Over time, the pawl degrades and can malfunction, which would cause the car to roll. Additionally, having the pawl being the sole system keeping the parked vehicle stationary puts pressure on both the pawl and the transmission – especially if you park on inclines. We talked about this in more detail here: Why Won’t My Car Shift Out Of Park?
It is critical, therefore, to form a habit of engaging the parking brakes whenever the vehicle is in park to ease the wear and tear on the car’s systems, just as its critical to disengage the parking brake whenever you drive off the next time.
Types of Brakes
There are generally four types of parking brakes found in automobiles on the road today:
- Push Button Control – located in the central dashboard with other controls (such as the ignition button) in a newer model car.
- Center Lever – also found in newer cars, this lever is part of the control systems in the central console placed between the two front shifts with the automatic gears.
- Foot Pedal (often needs to be pushed to release) – This is pedal located to the left of the other pedals (e.g., accelerator, normal brakes) on the driver side floor.
- Stick Lever (often to be pulled out to engage and release) – situated to the left of the instrument panel in older model vehicles.

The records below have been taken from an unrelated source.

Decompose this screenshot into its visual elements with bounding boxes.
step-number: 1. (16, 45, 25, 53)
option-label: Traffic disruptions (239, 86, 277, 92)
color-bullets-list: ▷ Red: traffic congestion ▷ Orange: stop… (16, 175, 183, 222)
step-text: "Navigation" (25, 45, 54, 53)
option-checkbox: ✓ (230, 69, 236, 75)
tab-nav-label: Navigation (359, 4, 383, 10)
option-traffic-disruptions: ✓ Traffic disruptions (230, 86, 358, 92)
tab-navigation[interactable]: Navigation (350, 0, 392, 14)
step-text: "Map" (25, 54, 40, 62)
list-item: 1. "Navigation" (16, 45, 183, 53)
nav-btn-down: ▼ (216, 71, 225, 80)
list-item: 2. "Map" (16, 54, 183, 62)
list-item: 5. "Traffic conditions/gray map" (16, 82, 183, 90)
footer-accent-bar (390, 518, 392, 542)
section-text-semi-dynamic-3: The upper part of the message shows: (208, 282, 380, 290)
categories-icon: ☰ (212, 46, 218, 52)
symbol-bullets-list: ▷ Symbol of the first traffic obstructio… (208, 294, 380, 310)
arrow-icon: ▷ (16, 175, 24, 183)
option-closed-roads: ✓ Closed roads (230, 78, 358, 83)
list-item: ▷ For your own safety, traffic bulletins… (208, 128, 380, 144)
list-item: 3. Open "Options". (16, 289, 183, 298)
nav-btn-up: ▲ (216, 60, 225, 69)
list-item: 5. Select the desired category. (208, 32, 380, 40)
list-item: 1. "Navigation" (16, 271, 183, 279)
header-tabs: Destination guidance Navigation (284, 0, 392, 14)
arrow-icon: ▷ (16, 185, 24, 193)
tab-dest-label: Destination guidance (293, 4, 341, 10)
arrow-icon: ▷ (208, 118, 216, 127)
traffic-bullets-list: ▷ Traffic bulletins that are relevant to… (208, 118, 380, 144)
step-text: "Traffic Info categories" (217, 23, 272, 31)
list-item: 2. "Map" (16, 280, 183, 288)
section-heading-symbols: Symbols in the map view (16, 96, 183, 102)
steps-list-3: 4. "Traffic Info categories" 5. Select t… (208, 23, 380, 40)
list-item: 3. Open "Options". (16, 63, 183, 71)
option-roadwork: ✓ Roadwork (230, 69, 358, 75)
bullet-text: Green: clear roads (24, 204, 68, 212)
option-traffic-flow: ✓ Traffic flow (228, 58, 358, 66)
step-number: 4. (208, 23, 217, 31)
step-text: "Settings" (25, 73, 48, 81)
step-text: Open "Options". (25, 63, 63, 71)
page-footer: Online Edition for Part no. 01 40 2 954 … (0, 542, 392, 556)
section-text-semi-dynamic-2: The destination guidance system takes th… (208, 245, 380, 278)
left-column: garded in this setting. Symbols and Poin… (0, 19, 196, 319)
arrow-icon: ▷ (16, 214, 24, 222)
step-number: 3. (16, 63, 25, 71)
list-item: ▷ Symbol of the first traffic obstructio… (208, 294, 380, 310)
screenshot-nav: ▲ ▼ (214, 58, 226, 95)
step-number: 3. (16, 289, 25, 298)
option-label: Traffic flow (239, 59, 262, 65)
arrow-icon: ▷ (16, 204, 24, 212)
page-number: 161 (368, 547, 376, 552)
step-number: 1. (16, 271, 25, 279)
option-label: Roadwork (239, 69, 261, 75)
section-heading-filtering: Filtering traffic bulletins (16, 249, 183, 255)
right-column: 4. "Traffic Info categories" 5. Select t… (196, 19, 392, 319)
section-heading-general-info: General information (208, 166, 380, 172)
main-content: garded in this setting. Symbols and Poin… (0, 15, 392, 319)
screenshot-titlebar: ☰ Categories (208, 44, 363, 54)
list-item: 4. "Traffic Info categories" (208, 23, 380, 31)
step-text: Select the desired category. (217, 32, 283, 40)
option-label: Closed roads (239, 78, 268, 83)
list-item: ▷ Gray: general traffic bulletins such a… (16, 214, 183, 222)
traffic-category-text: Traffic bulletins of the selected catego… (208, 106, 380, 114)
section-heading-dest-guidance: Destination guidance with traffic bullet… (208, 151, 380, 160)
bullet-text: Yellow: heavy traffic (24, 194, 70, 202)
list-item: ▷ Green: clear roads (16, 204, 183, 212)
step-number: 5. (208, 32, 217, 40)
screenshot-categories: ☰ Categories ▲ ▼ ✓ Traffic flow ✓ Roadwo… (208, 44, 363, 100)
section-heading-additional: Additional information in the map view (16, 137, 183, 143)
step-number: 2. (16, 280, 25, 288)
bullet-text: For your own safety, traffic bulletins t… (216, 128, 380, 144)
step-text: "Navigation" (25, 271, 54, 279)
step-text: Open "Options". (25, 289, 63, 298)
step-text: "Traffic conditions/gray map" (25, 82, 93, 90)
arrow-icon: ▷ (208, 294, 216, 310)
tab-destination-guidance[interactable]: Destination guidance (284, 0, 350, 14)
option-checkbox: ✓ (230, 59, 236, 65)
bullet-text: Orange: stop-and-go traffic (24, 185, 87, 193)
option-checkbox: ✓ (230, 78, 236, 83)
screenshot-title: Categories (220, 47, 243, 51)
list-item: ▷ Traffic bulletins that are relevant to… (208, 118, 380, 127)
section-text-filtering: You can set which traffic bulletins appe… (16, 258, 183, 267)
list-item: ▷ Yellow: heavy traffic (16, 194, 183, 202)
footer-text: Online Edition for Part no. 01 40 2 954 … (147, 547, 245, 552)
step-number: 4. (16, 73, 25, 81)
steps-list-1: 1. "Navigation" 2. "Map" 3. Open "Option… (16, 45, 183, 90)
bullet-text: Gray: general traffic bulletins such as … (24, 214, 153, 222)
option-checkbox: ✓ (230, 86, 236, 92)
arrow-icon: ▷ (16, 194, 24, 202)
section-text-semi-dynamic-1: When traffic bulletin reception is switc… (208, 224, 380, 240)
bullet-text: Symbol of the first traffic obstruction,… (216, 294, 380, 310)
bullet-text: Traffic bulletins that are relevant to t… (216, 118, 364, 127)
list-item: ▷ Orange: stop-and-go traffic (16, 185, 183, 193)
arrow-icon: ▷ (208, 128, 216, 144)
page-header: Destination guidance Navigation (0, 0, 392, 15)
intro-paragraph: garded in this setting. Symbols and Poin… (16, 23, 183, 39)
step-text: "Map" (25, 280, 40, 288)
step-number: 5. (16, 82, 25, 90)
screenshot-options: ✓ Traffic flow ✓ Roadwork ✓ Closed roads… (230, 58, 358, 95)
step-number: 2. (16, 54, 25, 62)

As mentioned above, the older models (e.g. stick levers and foot pedals) sometimes allowed for mistakes, whereas the newer cars often have alerts (pings for example) that will remind drivers if they have not disengaged the parking brakes. Whatever the case, its something to be careful about at all times.
Get Check Ups Done if You’ve Driven with Your Parking Brake On
As mentioned above, if you do drive with your handbrakes on, you need to get some things checked out, including but not necessarily limited to:
- Rear brake pads
- Brake fluid
- Drums, discs, linings around brake pads/shoes
- Wheel bearings and tire linings
The Final Word
The parking brake ensures the health and safety of your automobile and its critical systems over the long term. So by all means, engage your parking brakes. Just remember to disengage it when you start driving.
If, by chance, you do happen to have driven a few (hopefully, very few!) miles with the parking brakes on, don’t panic unless you spot or smell something obviously wrong. However, it would be a good idea to get your brakes and real wheel checked by a competent mechanic to ensure there is no serious damage.